Friday, April 17

My Daily Practice

I'd like to share my daily practice and some thoughts about each practice.

Morning Practice

Eight Pieces of Silk. This is a set of simple Chinese exercises I learned as a young man. The instructor said I would live a healthy life if I did these twice a day. In typical fashion, I do them once a day. Here is a description I found in this PDF from a Google search. The instructions are very similar to the eight I was taught.

Greeting the Sun. Another Chinese exercise, a basic yoga move, I believe. I breathe in while raising my hands together up the center of my body. When my hands get to my face and my lungs are full, I exhale and push up and out with my hands in a big circle. When my hands come down to my sides and my lungs are empty, I start another inhale and bring my hands slowly up again. I do this eight times to clear my mind and get my breathing right.

Mindfulness Meditation. I sit in a half lotus for 20 minutes. On my best days I spend the first couple of minutes putting my attention on relaxing each part of my body from head to toe. Then, I try to concentrate on my breath, the breathing in and breathing out. It's best for me to concentrate on the air as is comes in and out of my mouth. Other people concentrate on the belly expanding and contracting. When a thought comes into my mind, I try to let it go. If a feeling comes into my body, I try to stay with the emotion, to just live it without judging it. If my cat passes by and rubs against my leg, I will pet her a while. On many days I sit there and worry about my life. I'm not very good at meditation, but I'm willing to be bad at it for as long as it takes. An interesting note: for a few years I did only 10 minutes and did not see a lot of benefit in meditation. Recently I upped it to 20 minutes and I've noticed a big difference. The spiritual lesson is that half measures really do avail us nothing.

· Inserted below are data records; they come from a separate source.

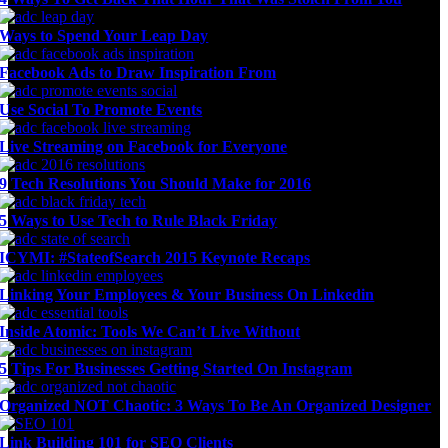
Ways to Spend Your Leap Day
Facebook Ads to Draw Inspiration From
Use Social To Promote Events
Live Streaming on Facebook for Everyone
9 Tech Resolutions You Should Make for 2016
5 Ways to Use Tech to Rule Black Friday
ICYMI: #StateofSearch 2015 Keynote Recaps
Linking Your Employees & Your Business On Linkedin
Inside Atomic: Tools We Can’t Live Without
5 Tips For Businesses Getting Started On Instagram
Organized NOT Chaotic: 3 Ways To Be An Organized Designer
Link Building 101 for SEO Clients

Then I get on my knees and say my prayers:

"God I'm an addict and I need help." This is my first prayer of the day. It's pretty basic. This is my first affirmation of the day and it's all about humility.

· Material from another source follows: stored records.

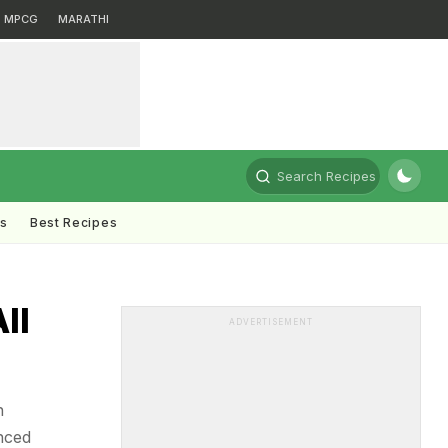
MPCG
MARATHI
Search Recipes
ts
Best Recipes
ll
ADVERTISEMENT
n
nced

"God, I can't do this on my own." There's a distinction between needing help and thinking I need someone else's help. It's also an invitation for God to join me today. God is very hands-off if you haven't noticed. God doesn't show up unless you ask him.

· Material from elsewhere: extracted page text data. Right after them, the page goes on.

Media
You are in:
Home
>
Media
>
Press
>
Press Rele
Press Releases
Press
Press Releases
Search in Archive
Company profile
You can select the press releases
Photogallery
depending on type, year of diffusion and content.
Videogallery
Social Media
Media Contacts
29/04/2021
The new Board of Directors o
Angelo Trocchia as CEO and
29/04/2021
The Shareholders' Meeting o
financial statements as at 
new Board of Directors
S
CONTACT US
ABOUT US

The Serenity Prayer. Of course.

The Third Step Prayer. It's from the Big Book, but it's written in King James English! I think Bill and Bob were getting a little grandiose there. I recite it, "God, I offer myself to you..."

The Seventh Step Prayer. This prayer says a lot about the purpose of the Seventh Step that is not in the actual text of the Seventh Step.

List of character defects to be removed. "God please remove from me my grandiosity, my arrogance, my patronizing and my hostility. Please remove my hostility, anger and resentment towards my wife, whom I love." Funny how I've never really had to update that list.

Prayers and affirmations specifically for my addiction. "Dear God, please remove my breast fetish. I don't need to control women to be okay. Dear God, please remove my desire to look at pictures of women's breasts. Sex is a part of my life, it's not my whole life." These are remarkably effective for me.

Any other prayer that comes to mind. I should probably look forward to what is coming up in the day, but I don't.

Daytime Practice

Spot Check. If anything is upsetting me, I do a 10th Step spot check. I ask myself, "What is my part in this?" I ask myself if there's any amends that need to be made. And then I do them. Promptly admitting my wrongs is very effective.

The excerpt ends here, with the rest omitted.